For months now, the country has been riveted by the four criminal cases against Donald Trump: the New York state case involving hush-money payments to an adult film star, the federal case involving classified documents, the Georgia election-interference case and the federal election-interference case. But some have been postponed or had important deadlines delayed. The only case with a realistic shot of producing a verdict before the election, the New York case, involves relatively minor charges of falsifying business records that are unlikely to result in any significant prison time. None of the other three are likely to be resolved before November.
It’s only the civil courts that have rendered judgments on Mr. Trump. In the first two months of 2024, Mr.
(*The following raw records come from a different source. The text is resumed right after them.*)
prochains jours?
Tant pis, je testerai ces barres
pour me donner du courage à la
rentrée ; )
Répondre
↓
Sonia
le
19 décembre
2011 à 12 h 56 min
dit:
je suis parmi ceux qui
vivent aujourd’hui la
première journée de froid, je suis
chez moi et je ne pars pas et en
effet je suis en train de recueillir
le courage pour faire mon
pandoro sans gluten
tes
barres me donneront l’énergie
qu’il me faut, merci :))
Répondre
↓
Trump was hit with more than half a billion dollars in judgments in civil cases — around $450 million in the civil fraud case brought by the New York attorney general, Letitia James, and $83.3 million in the defamation case brought by the writer E. Jean Carroll.
For Trump opponents who want to see him behind bars, even a half-billion-dollar hit to his wallet might not carry the same satisfaction. But if, as Jonathan Mahler suggested in 2020, “visions of Donald Trump in an orange jumpsuit” turn out to be “more fantasy than reality,” civil justice has already shown itself to be a valuable tool for keeping him in check — and it may ultimately prove more successful in the long run at reining him in.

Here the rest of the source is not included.